● Supplied records:
##########
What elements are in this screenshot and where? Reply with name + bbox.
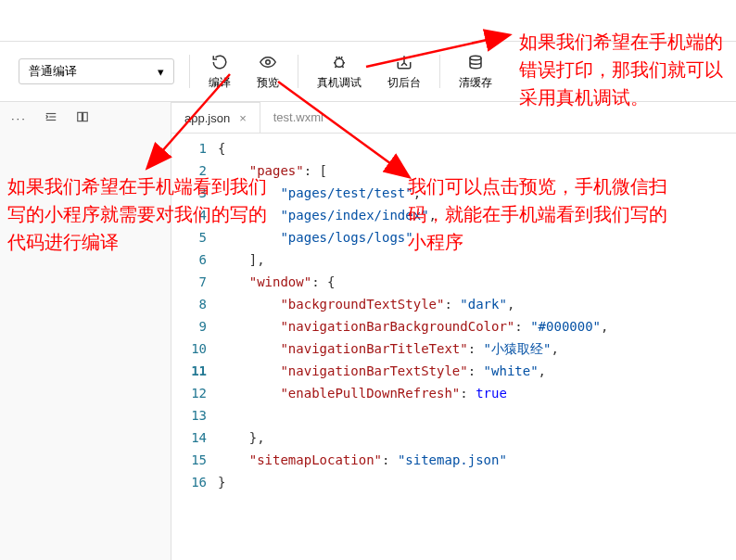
##########
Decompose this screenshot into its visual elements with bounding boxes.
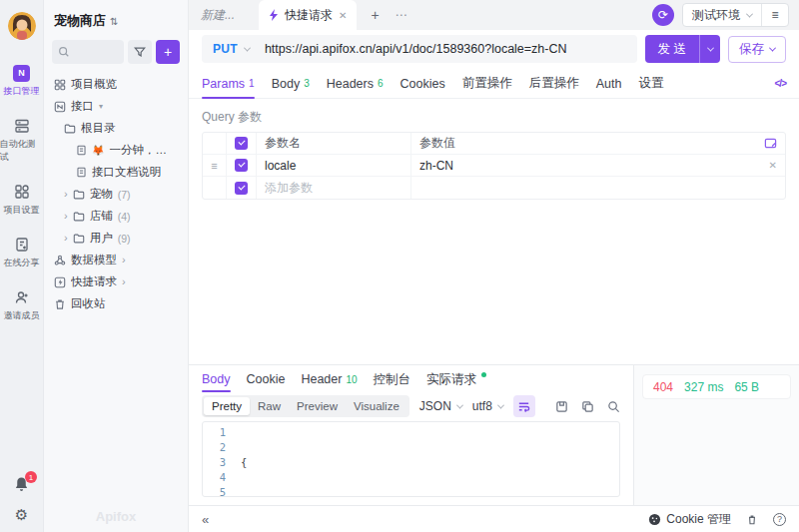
##########
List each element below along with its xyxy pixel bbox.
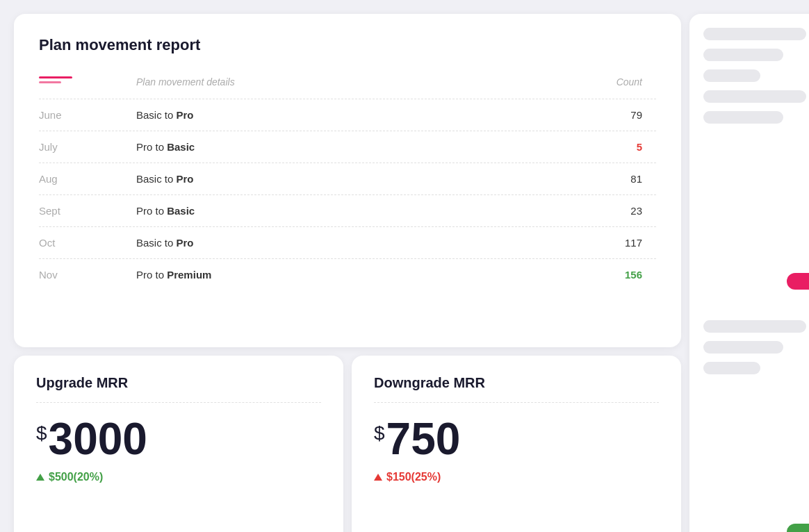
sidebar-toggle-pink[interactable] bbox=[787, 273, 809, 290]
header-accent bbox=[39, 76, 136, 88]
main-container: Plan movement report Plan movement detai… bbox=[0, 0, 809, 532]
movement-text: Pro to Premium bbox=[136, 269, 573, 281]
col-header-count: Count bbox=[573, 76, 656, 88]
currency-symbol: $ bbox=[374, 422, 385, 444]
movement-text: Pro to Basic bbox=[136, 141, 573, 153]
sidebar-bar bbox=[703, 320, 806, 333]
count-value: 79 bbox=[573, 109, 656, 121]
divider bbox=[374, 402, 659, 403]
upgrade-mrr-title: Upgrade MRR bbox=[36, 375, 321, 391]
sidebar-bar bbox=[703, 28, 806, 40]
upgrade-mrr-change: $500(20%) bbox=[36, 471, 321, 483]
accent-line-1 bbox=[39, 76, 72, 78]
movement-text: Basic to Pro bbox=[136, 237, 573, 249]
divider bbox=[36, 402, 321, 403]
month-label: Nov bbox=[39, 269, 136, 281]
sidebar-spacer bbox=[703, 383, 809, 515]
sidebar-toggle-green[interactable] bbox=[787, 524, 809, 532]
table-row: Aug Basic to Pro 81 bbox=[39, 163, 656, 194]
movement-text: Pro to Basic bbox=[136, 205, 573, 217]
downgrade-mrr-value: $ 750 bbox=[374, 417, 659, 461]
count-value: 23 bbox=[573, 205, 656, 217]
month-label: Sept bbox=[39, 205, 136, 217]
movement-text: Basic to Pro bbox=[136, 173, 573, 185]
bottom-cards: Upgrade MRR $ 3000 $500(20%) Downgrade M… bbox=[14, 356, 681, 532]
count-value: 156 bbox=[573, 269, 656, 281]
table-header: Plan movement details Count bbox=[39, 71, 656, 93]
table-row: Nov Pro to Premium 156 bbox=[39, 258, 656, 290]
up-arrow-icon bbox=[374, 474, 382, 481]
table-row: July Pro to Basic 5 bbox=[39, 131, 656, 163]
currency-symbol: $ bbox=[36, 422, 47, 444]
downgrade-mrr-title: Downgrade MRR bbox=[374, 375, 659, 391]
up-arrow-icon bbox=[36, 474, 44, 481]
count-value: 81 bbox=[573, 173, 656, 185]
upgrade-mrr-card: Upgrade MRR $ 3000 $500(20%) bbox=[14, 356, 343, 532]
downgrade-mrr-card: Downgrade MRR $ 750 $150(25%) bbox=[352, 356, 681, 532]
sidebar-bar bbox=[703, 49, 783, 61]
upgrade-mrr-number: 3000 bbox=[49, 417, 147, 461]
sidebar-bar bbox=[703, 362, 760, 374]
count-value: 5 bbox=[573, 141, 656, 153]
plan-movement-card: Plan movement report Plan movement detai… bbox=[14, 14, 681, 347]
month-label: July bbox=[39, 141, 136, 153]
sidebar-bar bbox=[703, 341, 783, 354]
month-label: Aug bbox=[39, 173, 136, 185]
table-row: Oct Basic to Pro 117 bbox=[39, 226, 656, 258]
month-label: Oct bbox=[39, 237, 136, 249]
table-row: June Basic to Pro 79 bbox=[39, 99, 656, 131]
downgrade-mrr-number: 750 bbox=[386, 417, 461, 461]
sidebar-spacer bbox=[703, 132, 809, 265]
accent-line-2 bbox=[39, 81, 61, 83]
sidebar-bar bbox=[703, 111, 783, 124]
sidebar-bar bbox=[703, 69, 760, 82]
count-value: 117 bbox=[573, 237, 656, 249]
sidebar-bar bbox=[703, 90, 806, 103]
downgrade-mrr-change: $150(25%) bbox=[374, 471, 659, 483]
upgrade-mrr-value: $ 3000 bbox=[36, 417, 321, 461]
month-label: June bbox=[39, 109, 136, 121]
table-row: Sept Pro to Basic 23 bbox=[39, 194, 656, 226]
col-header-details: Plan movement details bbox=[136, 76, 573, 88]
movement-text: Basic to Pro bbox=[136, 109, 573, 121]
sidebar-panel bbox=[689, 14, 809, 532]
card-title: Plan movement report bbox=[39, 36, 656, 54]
##########
● Work to be completed:
Output nothing but the number of lines in the data containing the string "elements".

● Exercise response:
2